A new type of high-speed rail project could significantly improve American infrastructure and boost the economy, while slashing commute times

By ED RENDELL

*Shortly after taking office, President Donald J. Trump communicated to America’s 55 governors that he wanted them to send to the White House information about any “big, transformative infrastructure projects that they have planned in their state.” At the time, I thought this was a great idea. The American infrastructure was crumbling, and as the Building America’s Future report stated, “we were falling apart and falling behind” economically. It had been a long time since America had done a transformative infrastructure project.

Sadly, nine months later, there are virtually no transformative projects under way, with the possible exception of the high-speed rail projects in California and Texas, which were underway before the President took office. The reason for this is very simple – there is no federal money available to invest in any infrastructure project. Though many observers believe that President Trump should have started with infrastructure because it had the strongest likelihood of bipartisan support, it has been put on the back burner behind healthcare, immigration, and tax reform. It is not likely we will see any infrastructure investment this year, and it is questionable whether we will see federal investment at a level that could make a difference in a transformative infrastructure project.

If I were advising the President (and of course I’m not), I would tell him to put all his weight and leadership behind the project which has the strongest likelihood to be transformative and become a part of his legacy. That project is the development of a high-speed rail line that would eventually stretch from Washington D.C. to Boston. A large percentage of the nation’s population and economy are within 100 miles of where the rail line would go. As we have all heard over and over again, almost every developed nation in the world has high-speed rail that goes between 200 and 225 miles per hour. In the United States, our only existing high-speed line is the Acela, which at top speed can reach 150 miles per hour, but because of its curved tracked, averages a little more than 80 miles per hour.

Amtrak has a proposal which would cost well over $100 billion to reach the 200 miles per hour range, but it has little chance of becoming reality because federal funding at that level simply will never happen and Amtrak’s current tracks are used by too many other commuter and freight lines.

There is, however, an effort to bring Japanese Maglev technology to the Northeast corridor. Japan has developed this technology, and their trains are running at top speeds of 317 miles per hour over 47 miles of track. I was in Tokyo and had the opportunity to ride this train and it is simply amazing. When it reaches its maximum speed, because it is levitating on air, the ride is so smooth you can stand up and write a post card without your pen slipping an iota. When the Acela reaches its maximum speed of 150 miles per hour, trying to walk to the restroom is as dangerous as crossing the Grand Canyon on a high wire.
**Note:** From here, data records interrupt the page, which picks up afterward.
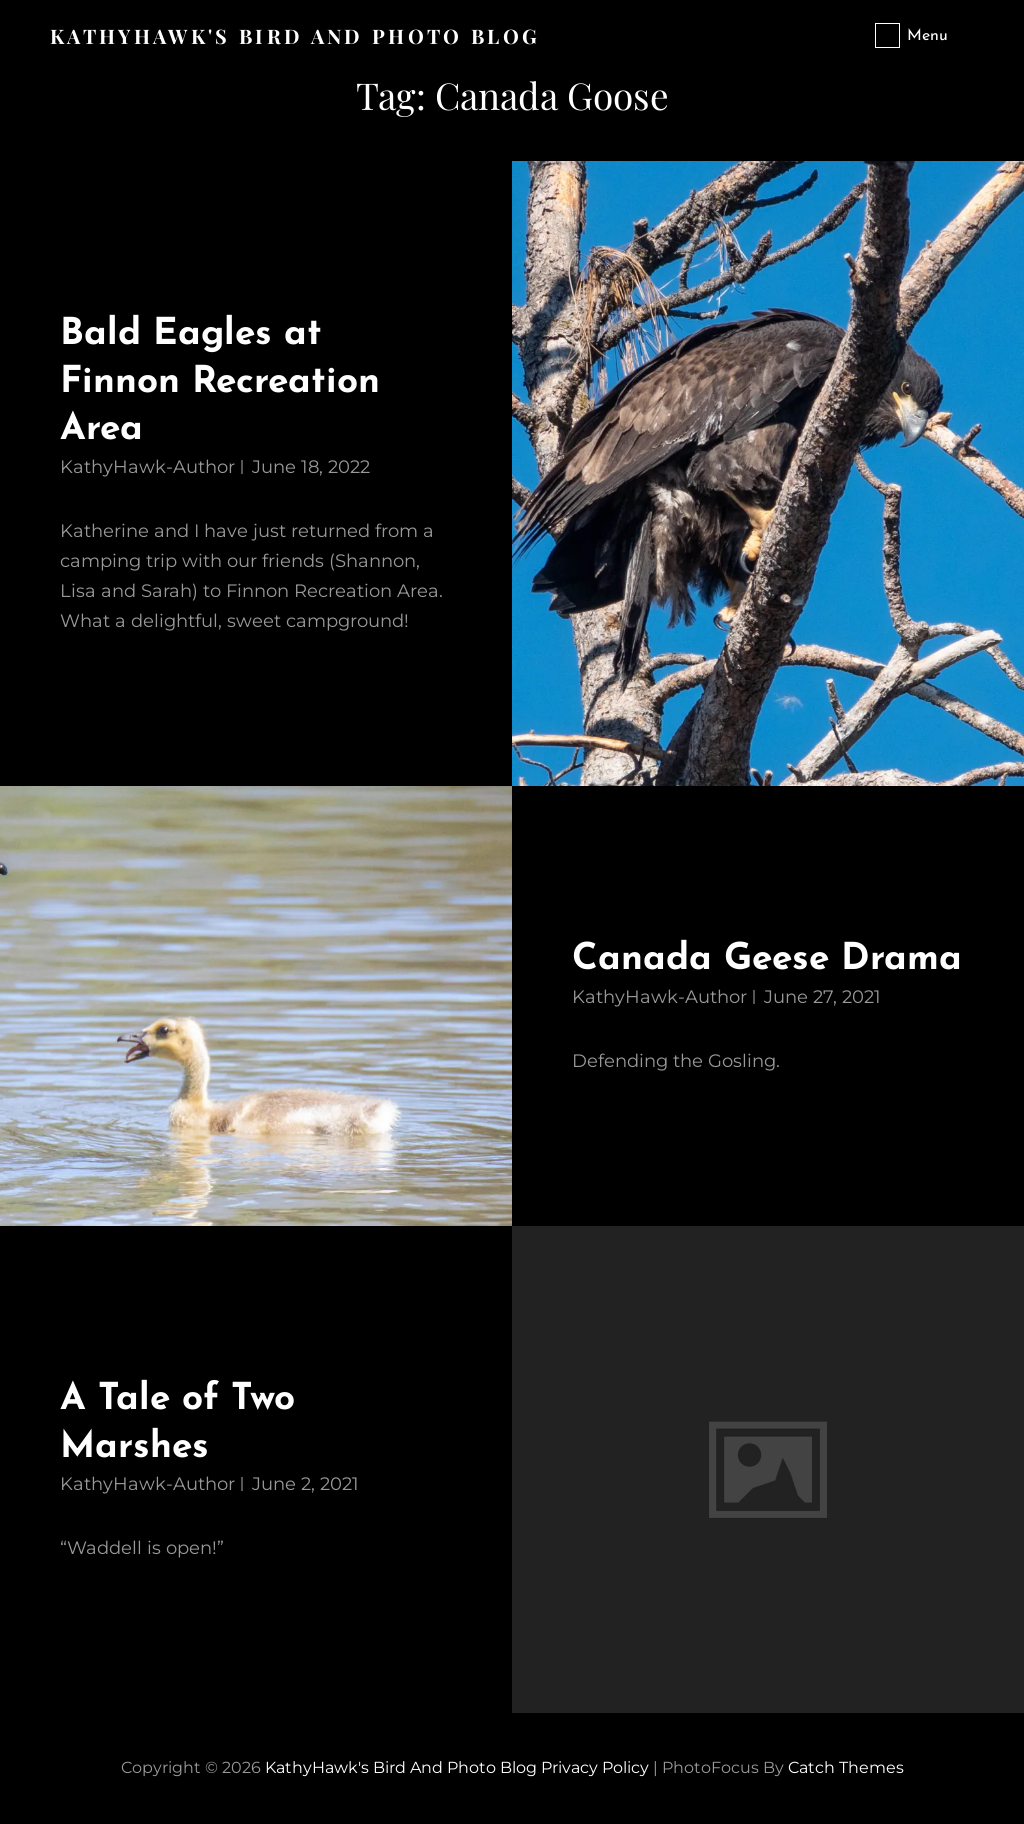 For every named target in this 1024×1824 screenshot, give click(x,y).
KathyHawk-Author (147, 467)
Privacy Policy (595, 1767)
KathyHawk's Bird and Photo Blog (295, 35)
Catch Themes (846, 1767)
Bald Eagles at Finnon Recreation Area (220, 382)
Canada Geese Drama (767, 959) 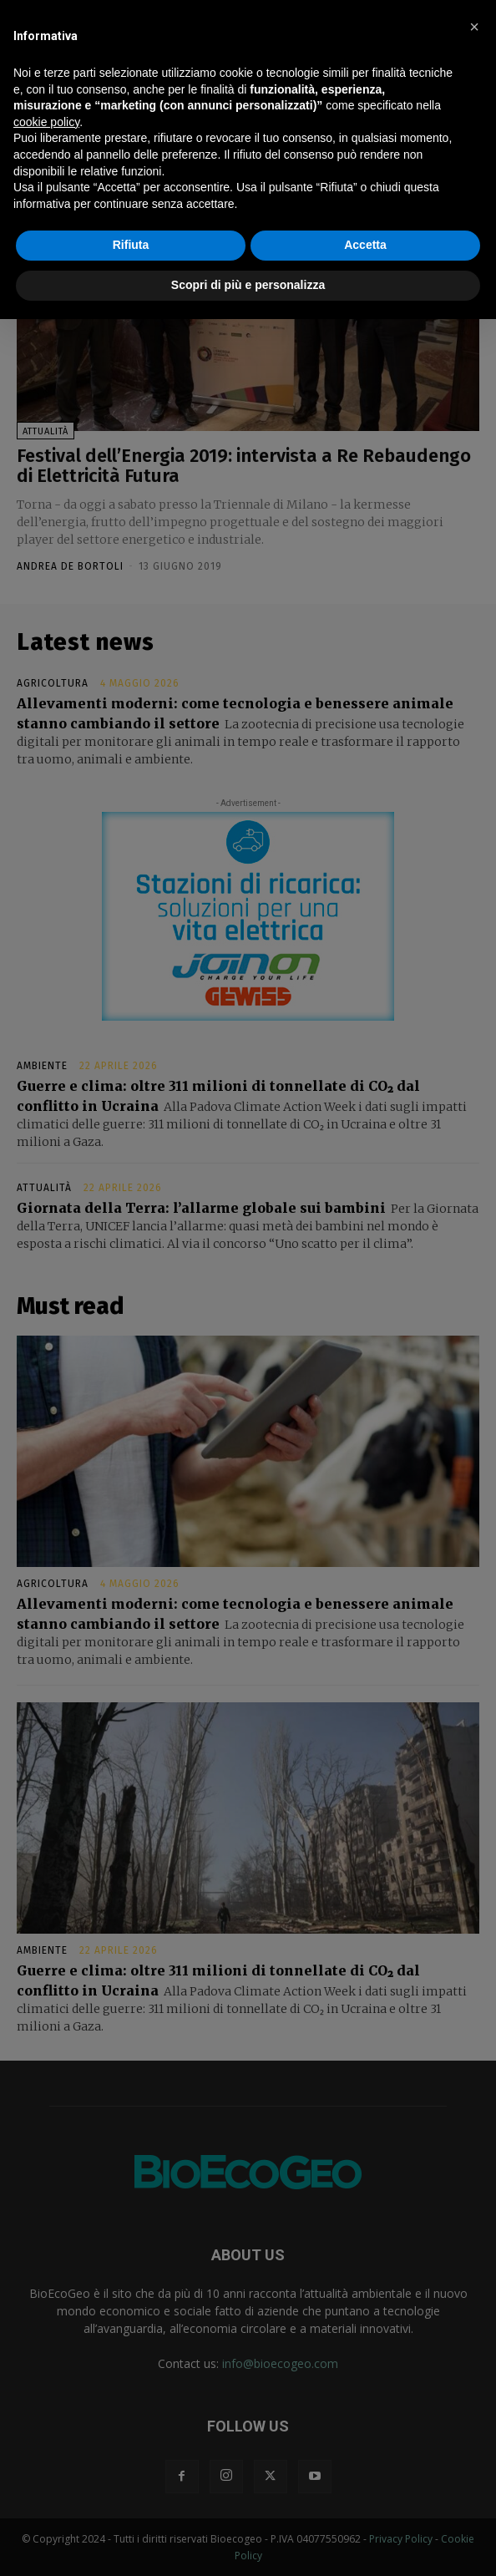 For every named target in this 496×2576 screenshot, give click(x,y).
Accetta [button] (365, 244)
The best part of this project is that it has a feasible chance of becoming reality. The Japanese government is so interested in spreading its technology around the world that it has agreed to invest $5 billion in the first leg of the project that would go from Washington D.C. to Baltimore. At its rate of speed, a trip from Washington to New York could take 56 minutes, from Philadelphia to New York 24 minutes. The project has received tentative approval from the Federal Railway Administration, and it’s moving ahead on the environmental impact statement. With the projected population growth in the Northeast corridor by 2035, it is clear that I-95 will not be able to sustain the additional vehicular travel. The Maglev train can absorb a lot of this growth. The train would have 16 cars, and because it would be running on its own tunnels and is computerized, a train could depart every 10 minutes.

If you think this is far-fetched, it isn’t. Just think what a project like this could do for life in the Northeast; it would be truly transformative.

*Governor Rendell is a member of the Board of the company that has the right to use Japanese Maglev in America.

Edward G. Rendell, Pennsylvania’s 45th Governor, began a second term of office on January 16, 2007, following a landslide re-election victory. As Governor, Rendell served as chief executive of the nation’s 6th-most-populous state and oversaw a $27.5 billion budget. He currently serves as co-chair for Building America’s Future Educational Fund (BAF Ed Fund), a bipartisan coalition of elected officials dedicated to bringing about a new era of U.S. investment in infrastructure that enhances our nation’s prosperity and quality of life.